90,00 m² de marge d'emprise. C'est une réserve substantielle : elle représente 18 % de l'emprise projetée et autorise plusieurs aménagements annexes couverts.

  • Ordre de grandeur : 90 m² correspondent à un local vélos de 40 m², un abri conteneurs de 20 m² et un auvent d'entrée, avec de la réserve.
  • Impact sur la suite : cette marge sera à confronter aux règles d'implantation : un local annexe reste soumis aux mêmes reculs que le bâtiment principal.
  • Cohérence : la marge en points de pourcentage, six centièmes, paraît faible ; exprimée en mètres carrés, elle change de nature. C'est tout l'intérêt de la conversion.
  • Attention : un local annexe ajouté en limite séparative devrait respecter le recul de la zone Ua, sauf s'il jouxte la limite dans les conditions que le règlement prévoit.
  • Comparaison : allonger le bâtiment de 6,00 m consommerait exactement cette marge — mais la question suivante montrera que la longueur est déjà excessive.

Remarque pédagogique : une marge d'emprise se lit toujours en regard des règles d'implantation. Sur une parcelle contrainte, elle peut rester théorique du début à la fin du projet.

RÉSULTAT FINAL
E = 510,00
« Taux d'occupation 0,340 pour un plafond de 0,40 : conforme, avec 90,00 m² de marge au sol. »
2
Question 2 : Gabarit vertical et règles de recul
Dans la tête de l'ingénieur

« Une règle de recul liée à la hauteur crée une boucle que beaucoup de projets découvrent trop tard : plus le bâtiment monte, plus il doit s'écarter des limites, et plus il s'écarte, moins il lui reste de place au sol. Je commence donc par figer la hauteur, j'en déduis le recul, puis je vérifie l'implantation dans chaque direction séparément. Car les quatre côtés de cette parcelle n'obéissent pas à la même règle : trois donnent sur des voisins, un donne sur le boulevard. »

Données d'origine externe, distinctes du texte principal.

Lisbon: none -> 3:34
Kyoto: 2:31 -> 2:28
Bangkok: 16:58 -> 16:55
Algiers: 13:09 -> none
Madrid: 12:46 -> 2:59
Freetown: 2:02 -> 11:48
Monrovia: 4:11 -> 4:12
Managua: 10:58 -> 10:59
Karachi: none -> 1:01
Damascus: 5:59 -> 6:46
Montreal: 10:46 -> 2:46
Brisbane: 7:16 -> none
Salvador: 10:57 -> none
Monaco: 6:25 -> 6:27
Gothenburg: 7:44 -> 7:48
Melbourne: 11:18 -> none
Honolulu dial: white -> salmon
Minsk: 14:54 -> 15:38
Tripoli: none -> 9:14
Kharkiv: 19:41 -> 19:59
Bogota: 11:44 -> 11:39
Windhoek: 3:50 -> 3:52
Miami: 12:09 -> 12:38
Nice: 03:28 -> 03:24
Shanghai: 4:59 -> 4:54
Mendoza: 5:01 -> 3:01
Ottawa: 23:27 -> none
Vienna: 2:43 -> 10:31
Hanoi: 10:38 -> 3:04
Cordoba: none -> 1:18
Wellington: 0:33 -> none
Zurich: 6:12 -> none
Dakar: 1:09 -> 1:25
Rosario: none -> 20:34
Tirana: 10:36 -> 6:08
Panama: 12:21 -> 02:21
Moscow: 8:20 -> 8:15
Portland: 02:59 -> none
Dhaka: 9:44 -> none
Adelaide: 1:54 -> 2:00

  • Observation : La parcelle est allongée : 50,00 m de long pour 30,00 m de profond. Dans le sens de la longueur, deux limites séparatives se font face ; dans le sens de la profondeur, le boulevard fait face à une limite séparative. Les deux situations n'ont rien de comparable.
  • Analyse du risque : Le recul sur limite séparative vaut 8,40 m, celui sur voie 5,00 m. Une direction cumule donc deux fois 8,40 m, l'autre 8,40 m et 5,00 m seulement. Traiter les deux directions ensemble, avec une valeur unique, conduit mécaniquement à une conclusion fausse.
  • Choix stratégique : J'écris, pour chaque direction, la somme recul + bâtiment + recul et je la compare à la dimension du terrain. Deux inégalités, deux verdicts. C'est la seule méthode qui ne laisse aucune limite hors du contrôle.
  • Alternative : On peut être tenté de décaler le bâtiment pour satisfaire une limite au détriment de l'autre. C'est sans effet : la règle s'applique à chaque limite prise isolément, et déplacer le volume ne fait que transférer l'infraction d'un côté à l'autre.
  • Objectif visé : Rendre un verdict par direction et, en cas d'échec, livrer deux correctifs chiffrés avec leur coût respectif en surface. Un avis défavorable sans solution chiffrée n'a aucune utilité pour l'équipe de conception.
Voir uniquement le résultat final (Auto-évaluation)
H = 16,80 m — recul exigé 8,40 m — non conforme dans le sens de la longueur, déficit 0,80 m
Rappel Théorique : hauteur, prospect et articulation des règles nationales et locales

Le règlement d'un plan local d'urbanisme définit les règles concernant l'implantation des constructions en application de l'article L. 151-17 du code de l'urbanisme, et peut déterminer des règles de distance minimale par rapport à la limite séparative en application de l'article L. 151-18. L'article R. 151-39 précise que ces règles peuvent être exprimées par rapport aux voies et emprises publiques, aux limites séparatives et aux autres constructions sur une même propriété. C'est donc le règlement local, et lui seul, qui fonde la règle de recul applicable en zone Ua.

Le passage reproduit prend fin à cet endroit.